The quip has become a chorus.
In debating whether Barry Zito will earn his $126 million for seven years from the San Francisco Giants after posting a combined 3.85 earned-run average with Oakland the last two seasons, many observers say, "But he is going to the National League."
Roger Clemens is considering a return to the New York Yankees or the Boston Red Sox after steamrolling opponents in Houston for three seasons, and warnings sound, "But he'll be moving back to the American League."
Randy Johnson gets himself traded from the Yankees back to the Arizona Diamondbacks, and everyone expects his ERA (5.00 last season) to plummet: "He'll be much better back in the National League."

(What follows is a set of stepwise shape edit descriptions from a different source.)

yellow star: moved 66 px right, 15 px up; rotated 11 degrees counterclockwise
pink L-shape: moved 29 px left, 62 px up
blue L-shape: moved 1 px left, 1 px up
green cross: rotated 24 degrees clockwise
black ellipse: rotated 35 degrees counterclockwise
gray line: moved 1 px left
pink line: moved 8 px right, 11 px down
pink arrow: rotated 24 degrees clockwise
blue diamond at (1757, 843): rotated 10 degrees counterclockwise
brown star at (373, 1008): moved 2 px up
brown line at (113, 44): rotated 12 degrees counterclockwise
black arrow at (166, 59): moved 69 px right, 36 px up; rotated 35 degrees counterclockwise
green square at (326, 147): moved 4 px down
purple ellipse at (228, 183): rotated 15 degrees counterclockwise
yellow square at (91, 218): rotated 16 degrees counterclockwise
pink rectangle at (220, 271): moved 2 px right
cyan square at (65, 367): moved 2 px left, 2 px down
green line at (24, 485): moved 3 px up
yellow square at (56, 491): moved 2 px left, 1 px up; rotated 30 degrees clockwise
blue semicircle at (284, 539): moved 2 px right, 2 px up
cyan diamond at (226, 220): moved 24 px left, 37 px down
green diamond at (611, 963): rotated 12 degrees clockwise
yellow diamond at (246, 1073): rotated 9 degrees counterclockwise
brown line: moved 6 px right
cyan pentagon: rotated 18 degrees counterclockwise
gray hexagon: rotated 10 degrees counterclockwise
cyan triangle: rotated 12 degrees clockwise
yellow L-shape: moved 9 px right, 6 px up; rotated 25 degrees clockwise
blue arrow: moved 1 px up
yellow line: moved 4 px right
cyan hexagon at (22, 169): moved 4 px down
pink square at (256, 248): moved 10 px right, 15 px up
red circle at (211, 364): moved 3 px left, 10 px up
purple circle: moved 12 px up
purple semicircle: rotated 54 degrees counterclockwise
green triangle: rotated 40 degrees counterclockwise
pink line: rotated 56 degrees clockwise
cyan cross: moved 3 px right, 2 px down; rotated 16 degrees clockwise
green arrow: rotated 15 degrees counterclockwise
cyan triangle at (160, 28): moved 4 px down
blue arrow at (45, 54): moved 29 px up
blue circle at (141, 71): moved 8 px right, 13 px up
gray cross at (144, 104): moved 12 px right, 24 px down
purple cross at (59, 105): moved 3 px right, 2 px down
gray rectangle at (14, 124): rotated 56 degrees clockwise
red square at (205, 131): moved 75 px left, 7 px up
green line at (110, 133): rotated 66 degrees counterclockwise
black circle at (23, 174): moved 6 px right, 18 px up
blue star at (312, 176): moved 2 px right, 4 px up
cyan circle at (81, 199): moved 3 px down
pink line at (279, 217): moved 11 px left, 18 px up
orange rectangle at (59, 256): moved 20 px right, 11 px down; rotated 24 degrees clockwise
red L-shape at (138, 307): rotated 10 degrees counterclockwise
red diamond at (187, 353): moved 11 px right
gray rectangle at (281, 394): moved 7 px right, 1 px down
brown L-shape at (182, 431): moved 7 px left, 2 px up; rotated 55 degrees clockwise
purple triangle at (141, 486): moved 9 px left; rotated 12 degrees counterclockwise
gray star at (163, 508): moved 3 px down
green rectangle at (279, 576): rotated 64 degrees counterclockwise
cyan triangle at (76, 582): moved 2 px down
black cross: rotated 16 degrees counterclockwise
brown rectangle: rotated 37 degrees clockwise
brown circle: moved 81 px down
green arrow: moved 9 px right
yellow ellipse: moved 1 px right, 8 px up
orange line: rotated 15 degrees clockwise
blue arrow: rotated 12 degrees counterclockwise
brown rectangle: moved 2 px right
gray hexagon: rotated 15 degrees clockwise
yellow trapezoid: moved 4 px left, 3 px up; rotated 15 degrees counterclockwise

For all its status as the senior circuit, the National League has become a shelter of sorts for pitchers, a safe haven from AL lineups that tend to pelt them with three-run homers and force early showers. Pitching in the AL — with its designated hitter and stronger No. 9 batters — makes moving to the NL feel liberating.
Teams and fans have long understood a pitcher can see his ERA fluctuate by half a run merely by switching leagues, as if stepping up to or down from a high curb. But evidence suggests, less visibly, a pitcher's relative effectiveness — his performance compared with that of his league peers — is affected as well.
From 2000 through 2005, 57 starting pitchers (those with at least 20 starts that season) switched leagues the next year — 29 to the NL from the AL and 28 in the other direction. Their statistics moved with them: Combined ERAs for the new National Leaguers decreased to 3.94 from 4.79, or 0.85 of a run, while their counterparts' increased to 4.64 from 3.94, a move of 0.70.
ERA is shaped by more than a pitcher's talent: His league, home-ballpark dimensions and other factors can greatly distort an ERA and its interpretation.
A statistic called ERA-Plus, presented on baseball-reference.com, adjusts for these influences and yields a pitcher's percentage, either above or below a league's average. For example, Zito's 3.83 ERA last season in Oakland — a good pitchers' environment — translates to a figure of 116, or 16 percent better than the AL average.
Theoretically, a pitcher's ERA-Plus should not be affected much by a change in leagues. But switching circuits still seems to make a substantial difference in how a pitcher performs.
Of the 29 pitchers moving to the NL from the AL, their ERA-Plus figures increased to 110 (10 percent above league average) from 97 (just below average). This smaller shift than in ERA is nonetheless more significant: It indicates that starters of equal caliber are more successful in the less suffocating National League.
Pitchers found moving to the AL from the NL correspondingly unpleasant — the ERA-Plus scores of the 28 pitchers decreased to 100 from 113, or to absolute average from healthily above. It seems moving to the AL is such a challenge that pitchers, at least temporarily, regress.
In Zito's case, should his ERA-Plus increase to 131 from last year's 116 — the same 13 percent jump that his league-hopping predecessors enjoyed — that and the effects of San Francisco's roomy AT&T Park could drop his ERA from 3.83 to a considerably more impressive 3.30.